A: Not many of us can be out. There’s a risk of homelessness, a risk of rejection, a risk of bullying. It’s a safety thing. You risk so much more if you come out. With a lot of queer youth, [I’ve heard], “I came out when I wasn’t ready,” or “I was really pressured to come out.” [People say] you should be out, because that’s one less thing you have to hide or lie about, but being out is much more complex.

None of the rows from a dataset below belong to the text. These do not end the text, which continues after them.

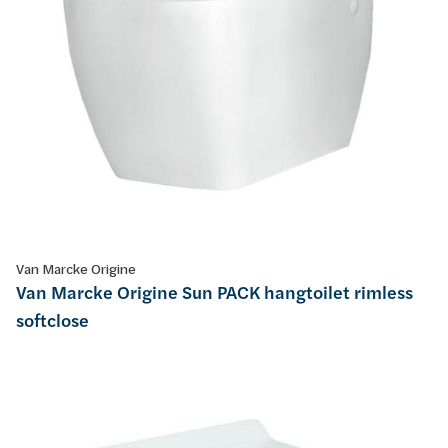
Van Marcke Origine
Van Marcke Origine Sun PACK hangtoilet rimless
softclose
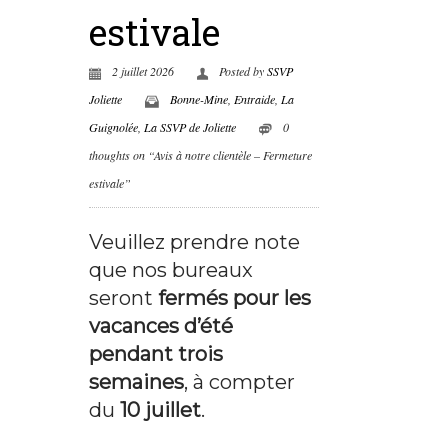
estivale
2 juillet 2026
Posted by
SSVP
Joliette
Bonne-Mine
,
Entraide
,
La
Guignolée
,
La SSVP de Joliette
0
thoughts on “Avis à notre clientèle – Fermeture
estivale”
Veuillez prendre note
que nos bureaux
seront
fermés pour les
vacances d’été
pendant trois
semaines
, à compter
du
10 juillet
.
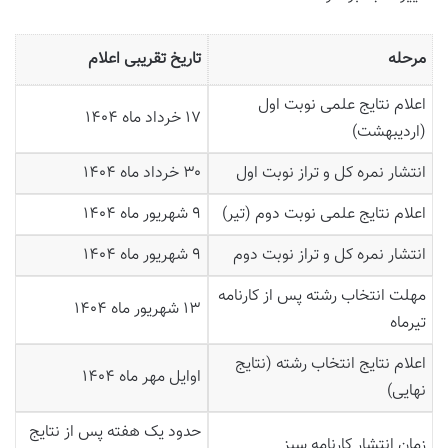
مرحله
تاریخ تقریبی اعلام
اعلام نتایج علمی نوبت اول
۱۷ خرداد ماه ۱۴۰۴
(اردیبهشت)
انتشار نمره کل و تراز نوبت اول
۳۰ خرداد ماه ۱۴۰۴
اعلام نتایج علمی نوبت دوم (تیر)
۹ شهریور ماه ۱۴۰۴
انتشار نمره کل و تراز نوبت دوم
۹ شهریور ماه ۱۴۰۴
مهلت انتخاب رشته پس از کارنامه
۱۳ شهریور ماه ۱۴۰۴
تیرماه
اعلام نتایج انتخاب رشته (نتایج
اوایل مهر ماه ۱۴۰۴
نهایی)
حدود یک هفته پس از نتایج
زمان انتشار کارنامه سبز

K: I came out when I was seven or eight. My adoptive father had four wives, and one of them couldn’t have children, so they gave me to her as a gift, and she took care of me from the ages of four to 12. One day, [I told her], “When I look at boys, at men, I have kind of a fuzzy feeling, and I don’t know what that means.” She said, “You just like men, that’s all. You’re gay!” She was very supportive. That’s why I say I’m one of the luckiest old guys in the world. I was schooled in China, lived in Winnipeg, and came to Toronto when I was 24. To make a long story short, the first day I arrived at my job, I got picked up by this guy who’d just arrived from England. I lived at the YMCA, because in those days the YMCA had rooms. “Oh,” he said, “maybe we should get a place together.” And that was my first husband, at 24.
A: When you first arrived here in Toronto, what was the queer scene like?
K: Well, everything was underground, all the dance places, the St. Charles [Tavern], the bars. My friends would go to the gay dances on Friday nights and Saturdays, and they’d always look to their left and their right before they went in. I asked why they were doing that, and they said, “Just in case someone sees us.” They were hiding. They didn’t want people to know they were going to these places.
The whole piece is a fantastic example of contrast-and-compare.